À l’image du film Fuses de Schneemann, le segment hard de la vidéo Sluts and Goddesses tente de féminiser la pornographie hard core, mais Sprinkle s’y prend tout autrement et surtout propose une vision de la sexualité féminine tout à fait différente. Alors que Schneemann vise la représentation d’une sexualité authentiquement féminine et très personnelle avec un conjoint dans une relation monogame, Sprinkle en expose l’aspect performatif et la diversité : nous sommes dans deux paradigmes de la sexualité et du féminisme. À noter qu’elles s’attaquent toutes les deux à l’absence de prise en considération du plaisir des femmes : là où Schneemann en critique l’inauthenticité, Sprinkle montre l’aspect radicalement construit et scripté (par référence au concept de Gagnon et Simon (1973)) de la pornographie et de la sexualité en général. Pour Sprinkle, tout acte peut figurer dans un répertoire sexuel de femmes féminines comme masculines : c’est le plaisir qu’y prennent les participantes qui compte, même s’il est inspiré de codes phallocentriques de la pornographie. Ainsi, on ne peut qu’endosser l’affirmation suivante de Chris Straayer (1993 : 164) : « Annie Sprinkle puts “ queer ” theory into practice. » En ce sens, Sprinkle est dans un paradigme féministe queer, alors que Schneemann se pose dans un paradigme féministe différentialiste cherchant les spécificités de la sexualité féminine, tout en restant dans les deux cas dans une pensée prosexe. Malgré les différences entre les deux projets, ce sont un film et une vidéo à caractère explicite qui réfléchissent sur la pornographie et la critiquent, ce qui en ferait deux exemples de post-pornographie, selon la définition qu’en donne Sprinkle. J’ai proposé ailleurs (Lavigne 2014) que cette réflexion pornographique sur la pornographie relève davantage d’une métapornographie que d’une post-pornographie (voir aussi l’argumentaire de Beggan et Allison (2003) à propos du travail de Candida Royalle). Le préfixe « post », signifie après la pornographie, ce qui n’est pas le cas dans les deux oeuvres (surtout dans le cas de Schneemann où le phénomène hard core est encore naissant); le préfixe « méta » renvoie à un discours de la même nature que l’objet dont il discourt, soit une autoréflexion en quelque sorte. Voilà ce dont il est question dans le travail de Sprinkle et Schneemann.

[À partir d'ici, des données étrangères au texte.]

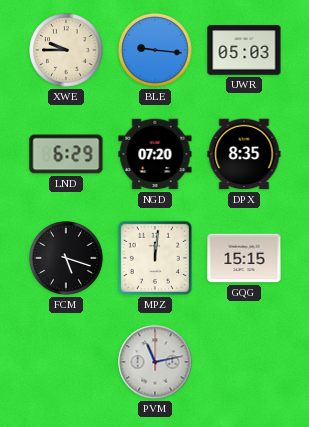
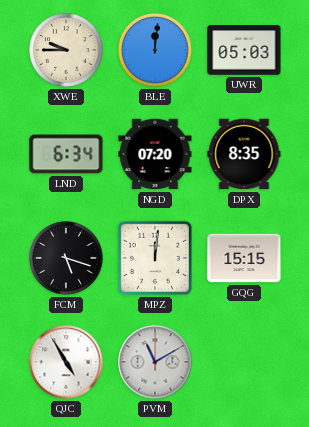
BLE: 9:16 -> 12:01
LND: 6:29 -> 6:34
QJC: none -> 4:55
PVM: 11:13 -> 11:10
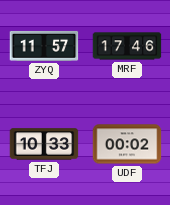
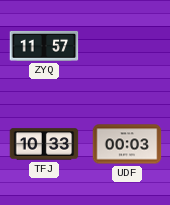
MRF: 17:46 -> none
UDF: 00:02 -> 00:03
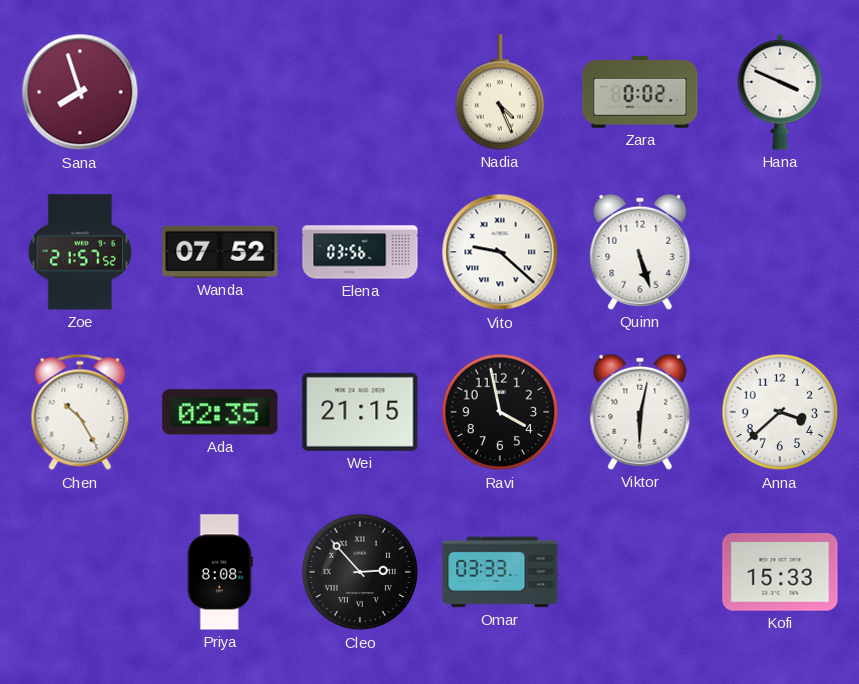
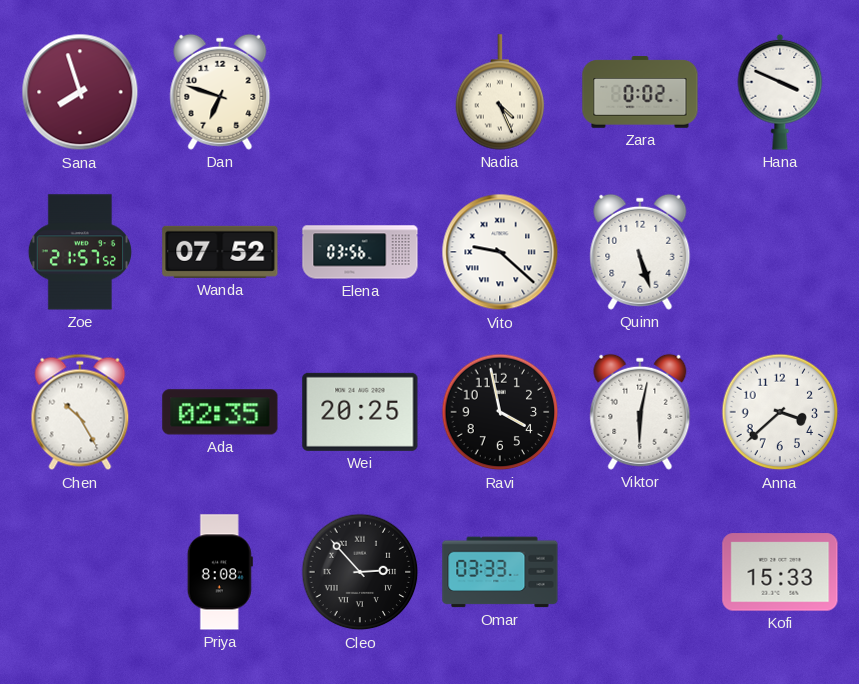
Dan: none -> 6:48
Wei: 21:15 -> 20:25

Bien évidemment, le préfixe « post » fait référence à bien plus qu’un après concept, particulièrement dans le milieu des arts et de la théorie critique. La théorie queer, comme la pensée d’Irigaray (Butler 1990; Fuss 1989), est associée à un féminisme postmoderne découlant de la déconstruction derridienne (Collin 1999), ou du poststructuralisme foucaldien (Angermüller 2007). De même, Bourcier se réclame, dans son deuxième Queer zones (2005b), du postféminisme queer. La post-pornographie s’inscrit dans cette mouvance poststructuraliste qui théorise sur « la crise de la représentation », « la critique de la pensée essentialiste et totalisante » ou « le décentrement du sujet » (Angermüller 2007 : 19), où la pensée totalisante critiquée serait la pornographie commerciale et hétérosexuelle. En ce sens, le préfixe « post » marque définitivement l’appartenance théorique et critique de cette production visuelle. Toutefois, comme dans le cas de Schneemann, de Sprinkle et, comme on le verra, de Jouvet, il y a une critique poststructuraliste d’une manière ou d’une autre de la pornographie, mais on reste dans les paramètres du genre en montrant du vrai sexe et en suscitant le désir. En effectuant une critique poststructuraliste de la pornographie, tout en demeurant dans ses paramètres ontologiques, l’oeuvre est métapornographique, mais devient-elle post-pornographique? La dernière oeuvre me permettra peut-être de répondre à cette question.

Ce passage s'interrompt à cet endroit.